A lawyer experienced in First Amendment cases shed some light in PBS' Media Matters about what could have been going on at Gannett's Arlington, Va., headquarters.
"They were looking at possible criminal investigations, not just of their reporter but perhaps of other executives as well," said Bruce Sanford, legal counsel for the Society of Professional Journalists. "And that's a scary thought, having to do a perp walk into the Grand Jury in front of television cameras. ... (Gannett) made a business judgment that the best way out of this was not to fight it for 5 or 6 or 7 years but to just take their lumps and get it over with. I think what was lost was the truth."
Perhaps another thing lost was the appearance that Gannett is in the newspaper business for any reason other than the bottom line.
Shepard's American Journalism Review story, "The Chiquita Aftermath," opens and closes with a profile of new Enquirer Editor Ward Bushee and his attempts to "repair the damage" at the paper. Bushee, who had been editor at Gannett's Reno (Nev.) Gazette-Journal, called his move to Cincinnati " an opportunity (I never thought) would come up for me."
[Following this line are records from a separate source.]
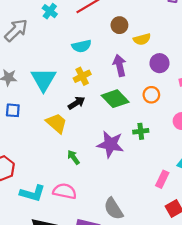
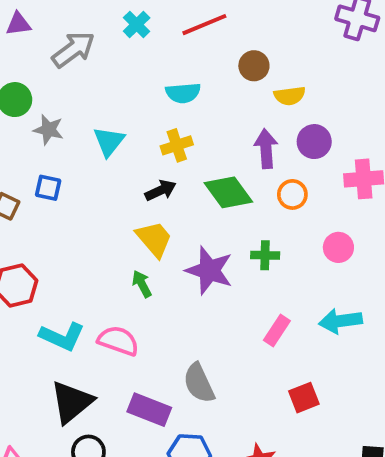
purple arrow: (120, 65) -> (266, 149), moved
cyan triangle: (43, 79) -> (109, 141), size x0.7
yellow trapezoid: (56, 123) -> (154, 239), moved
pink rectangle: (162, 179) -> (277, 330), moved

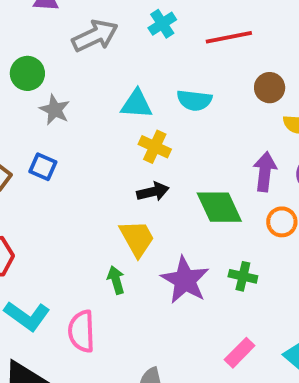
cyan triangle: (109, 141) -> (137, 104), moved, turned 44
yellow cross: (177, 145) -> (155, 147), moved, turned 32
pink semicircle: (118, 341) -> (82, 331), turned -123

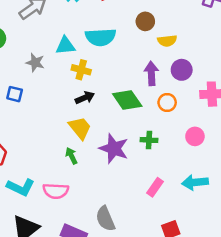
cyan semicircle: (194, 100) -> (101, 37), size x1.4
gray star: (55, 110) -> (35, 63), moved
pink semicircle: (82, 331) -> (56, 191), turned -75

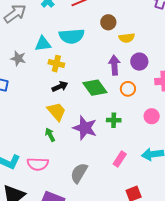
gray semicircle: (105, 219) -> (79, 173), moved, turned 55

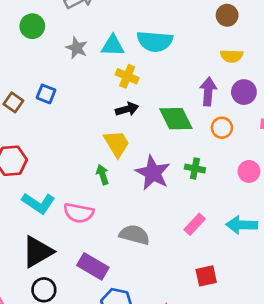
brown circle: (108, 22) -> (227, 15), moved
gray star: (18, 58) -> (77, 48), moved
gray semicircle: (79, 173) -> (134, 235), turned 65

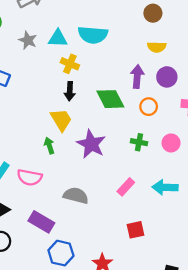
black arrow: (127, 109) -> (70, 91), turned 108
green cross: (195, 168) -> (139, 142), moved

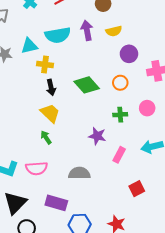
purple arrow: (137, 77) -> (87, 30), moved
purple star: (91, 144) -> (97, 136), moved, size x0.7

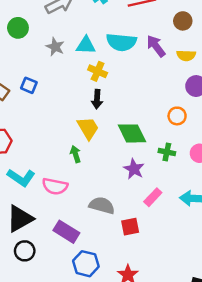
purple arrow: (87, 30) -> (156, 46), turned -42
green diamond: (87, 85) -> (132, 133), moved
red square: (137, 189) -> (130, 227), moved

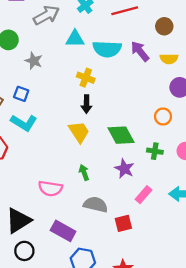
cyan triangle: (86, 45) -> (75, 39), moved
gray star: (55, 47) -> (34, 61), moved
green arrow: (76, 154) -> (84, 172), moved
cyan L-shape: (21, 178) -> (24, 123), moved

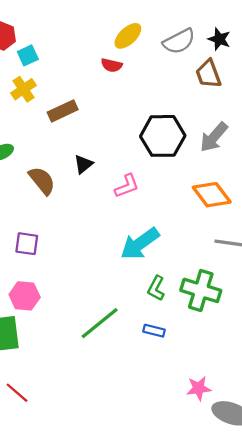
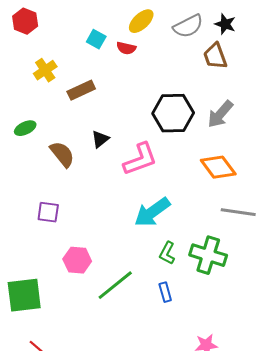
cyan square: (28, 55) -> (96, 39), moved, turned -36
pink L-shape: (127, 186) -> (140, 159), size x1.5
pink hexagon: (25, 296) -> (77, 260), moved
blue rectangle: (154, 331) -> (165, 292), turned 60

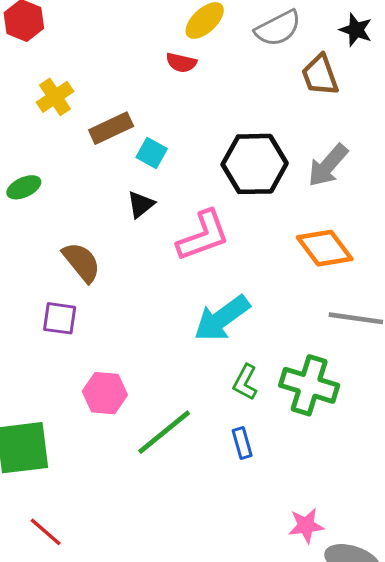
black star: (225, 24) -> (356, 30), moved
cyan square: (96, 39) -> (152, 153), moved
brown semicircle: (62, 154) -> (81, 262), moved

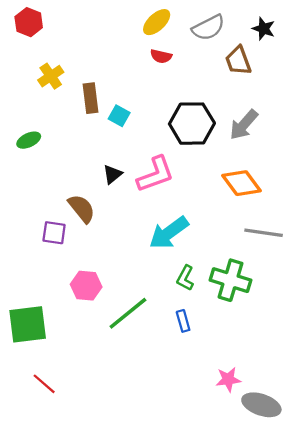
red semicircle: (181, 63) -> (161, 56), moved
brown rectangle: (111, 128) -> (90, 98), turned -72
black triangle: (141, 204) -> (112, 174), moved
brown semicircle: (81, 262) -> (82, 208), moved

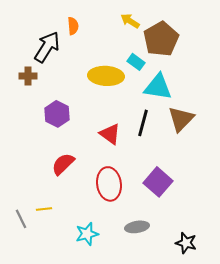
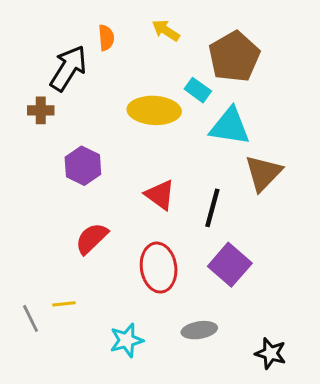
yellow arrow: (130, 21) -> (166, 30), moved
black line: (143, 123) -> (212, 208), moved

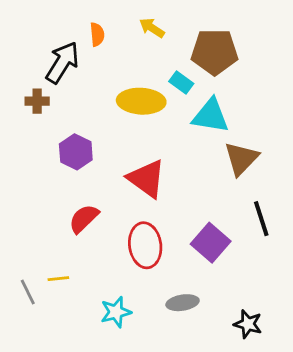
brown pentagon: (234, 57) -> (215, 52), turned 30
red triangle: (160, 195) -> (146, 179), size x1.4
black line: (212, 208) -> (261, 219), moved, turned -33

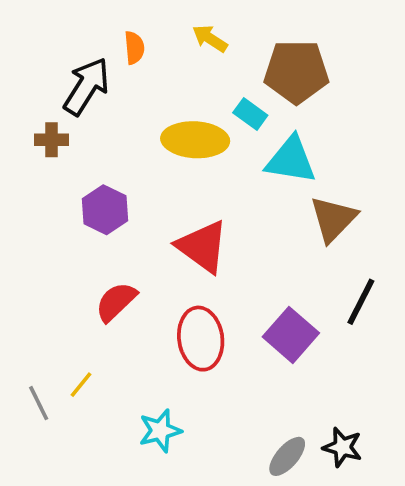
black line: (261, 219) -> (361, 302), turned 45
yellow line: (58, 279) -> (81, 385), turned -45
gray ellipse: (183, 303) -> (287, 456), moved, turned -40

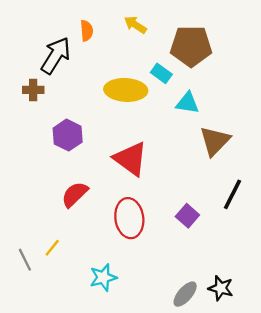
cyan triangle: (291, 160) -> (187, 103), size x0.7
purple square: (291, 335) -> (187, 216), size x0.7

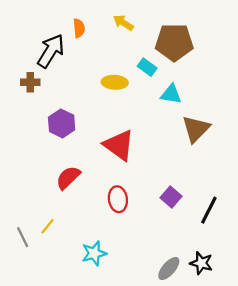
yellow ellipse: (126, 90) -> (115, 82), size x0.7
black line: (233, 194) -> (209, 210), moved
red ellipse: (129, 218) -> (118, 199), size x0.7

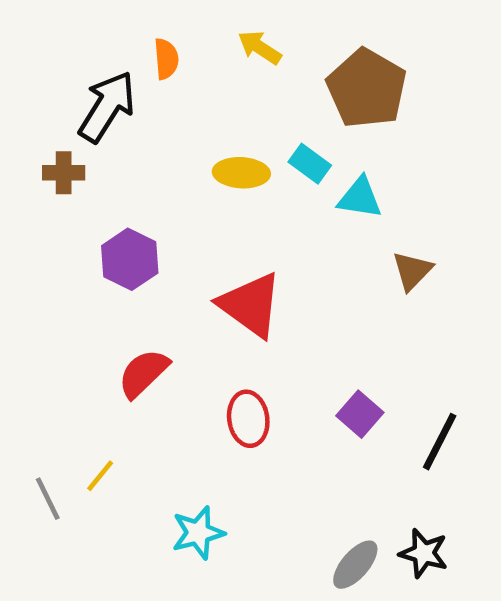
brown pentagon: (174, 42) -> (367, 88), turned 30
cyan rectangle: (147, 67) -> (310, 164), moved
brown triangle: (196, 129) -> (412, 271), size x0.7

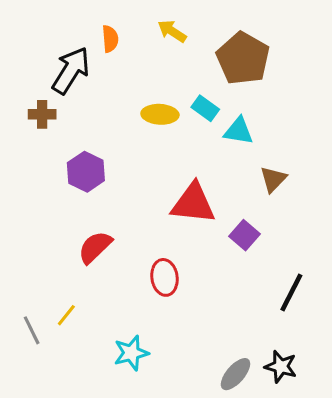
red triangle: (250, 305) -> (193, 203), moved, turned -30
purple square: (360, 414) -> (245, 235), moved

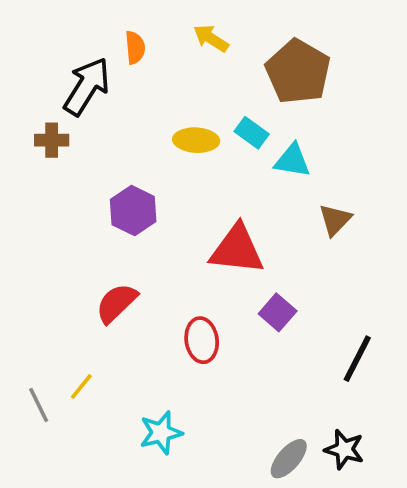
purple hexagon: (86, 172) -> (133, 211), moved
purple square: (245, 235) -> (278, 312), moved

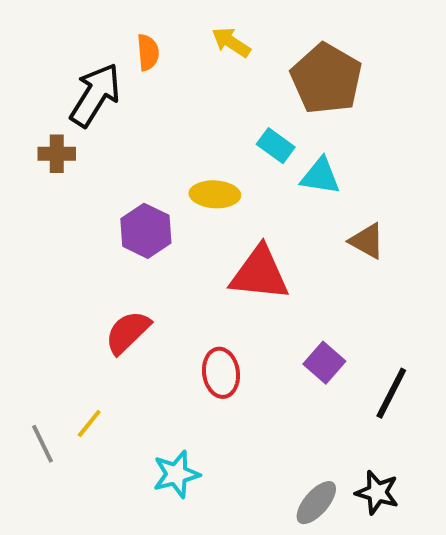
yellow ellipse: (196, 140) -> (215, 194), moved
brown triangle: (335, 220) -> (367, 241), turned -45
purple square: (278, 312) -> (324, 363), moved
In announcing his appointment at The Enquirer, Gannett officials and Bushee's former publisher pointed to Bushee's exception community work in Reno as an example of what Gannett editors should do (see Press Clips, issue of Jan. 28). But what are we to believe -- that Gannett simply wants to be a good corporate citizen in each of its markets, or that the company wants to suck as much profit as possible out of those markets? That Gannett employees "are giving their lives to the newspaper and to the community," as Bushee described his Enquirer staffers in AJR, or that the company will sell out a year-long investigative project to cut its corporate losses?
Chiquita got off easy. The Village Voice, in its May issue, mused about how Chiquita is faring in light of the Gallagher plea bargain and the Ventura indictment. "The bananamen must be delighted," media critic Cynthia Cotts concluded.
By pitting Gallagher and Ventura against each other "scorpion-style," the Voice columnist said, prosecutors have distracted the media from The Enquirer's original series and its charges against Chiquita.
"In early April, when Gallagher named Ventura in open court," Cotts wrote, "it was virtually guaranteed that the source would begin painting the reporter as the bad guy. ... (But) while Chiquita has always been the creator of banana republics, Mike Gallagher was not always a rat."
Cotts called Thomas Yannucci, who works for the Washington, D.C. law firm that brokered Chiquita's deal with The Enquirer, "the luckiest guy in this drama" for "using his success at silencing The Cincinnati Enquirer to drum up speaking engagements."
Meanwhile, another lawyer, George Ventura, faces jail time and, at the least, disbarment. In his interview in The American Lawyer, he wondered if his effort to expose Chiquita's alleged wrongdoing was worth it.
"Assuming what they say is true," Ventura said, "how bad a person am I? I would be a person who tried to bring to light behavior that shocks the conscience. ... (R)ecall that no one has appeared ever to disprove the truth of those stories."